GCPcloud~5 mins

BigQuery SQL and pricing model in GCP - Time & Space Complexity

Choose your learning style9 modes available

Learn Why Deep Visual Try Challenge Project Recall Time

Time Complexity: BigQuery SQL and pricing model

O(n)

Understanding Time Complexity

We want to understand how the cost and time of running BigQuery SQL queries grow as the amount of data increases.

Specifically, how does scanning more data affect the number of operations and pricing?

Scenario Under Consideration

Analyze the time complexity of running a simple SELECT query scanning a large table.

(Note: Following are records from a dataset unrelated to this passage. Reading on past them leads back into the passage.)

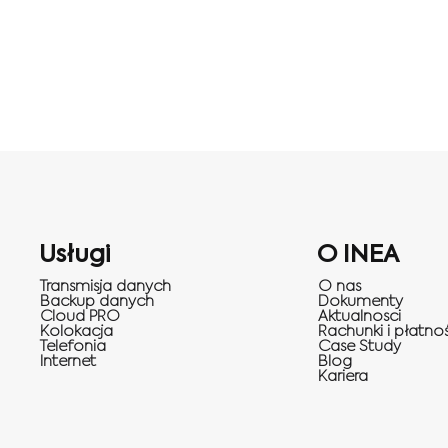
Usługi
O INEA
Transmisja danych
O nas
Backup danych
Dokumenty
Cloud PRO
Aktualnosci
Kolokacja
Rachunki i płatnoś
Telefonia
Case Study
Internet
Blog
Kariera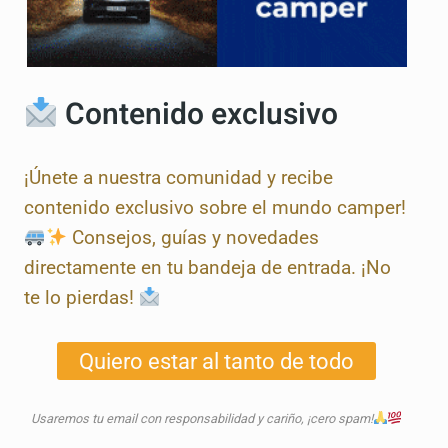
Contenido exclusivo
¡Únete a nuestra comunidad y recibe
contenido exclusivo sobre el mundo camper!
Consejos, guías y novedades
directamente en tu bandeja de entrada. ¡No
te lo pierdas!
Quiero estar al tanto de todo
Usaremos tu email con responsabilidad y cariño, ¡cero spam!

SELECT user_id, COUNT(*) AS visits
FROM `project.dataset.web_logs`
WHERE event_date BETWEEN '2024-01-01' AND '2024-01-31'
GROUP BY user_id
ORDER BY visits DESC
LIMIT 10

This query scans web log data for one month, groups by user, and returns the top 10 visitors.

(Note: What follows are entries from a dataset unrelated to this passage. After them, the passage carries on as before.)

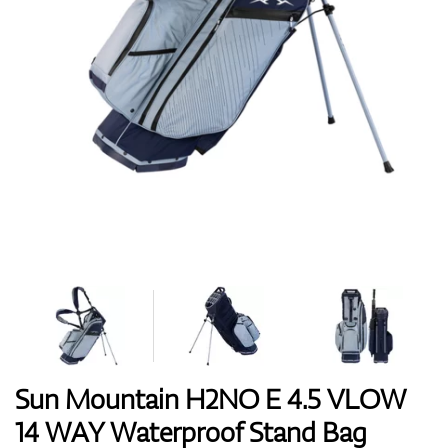
Boty
Rukavice
Míčky
Bagy
Sun Mountain H2NO E 4.5 VLOW
14 WAY Waterproof Stand Bag
Vozíky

Identify Repeating Operations

Look at what happens repeatedly during query execution.

Primary operation: Scanning data blocks from storage.
How many times: Once for each data block covering the date range scanned.
Secondary operations: Grouping and sorting happen after scanning but depend on scanned data size.

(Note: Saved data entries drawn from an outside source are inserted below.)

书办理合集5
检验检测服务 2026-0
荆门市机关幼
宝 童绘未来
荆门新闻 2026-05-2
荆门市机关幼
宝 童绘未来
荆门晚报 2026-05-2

How Execution Grows With Input

As the amount of data scanned grows, the number of data blocks read grows roughly in proportion.

Input Size (GB scanned)	Approx. Data Blocks Read
10	10 blocks
100	100 blocks
1000	1000 blocks

Pattern observation: The scanning cost grows linearly with the amount of data scanned.

Final Time Complexity

Time Complexity: O(n)

This means the time and cost increase directly in proportion to the size of the data scanned.

Common Mistake

[X] Wrong: "Query cost stays the same no matter how much data is scanned."

[OK] Correct: BigQuery charges and time depend on how much data the query reads, so scanning more data costs more time and money.

Interview Connect

Understanding how query cost grows with data size helps you design efficient queries and manage cloud costs wisely.

Self-Check

What if we added a filter that reduces scanned data by half? How would the time complexity and cost change?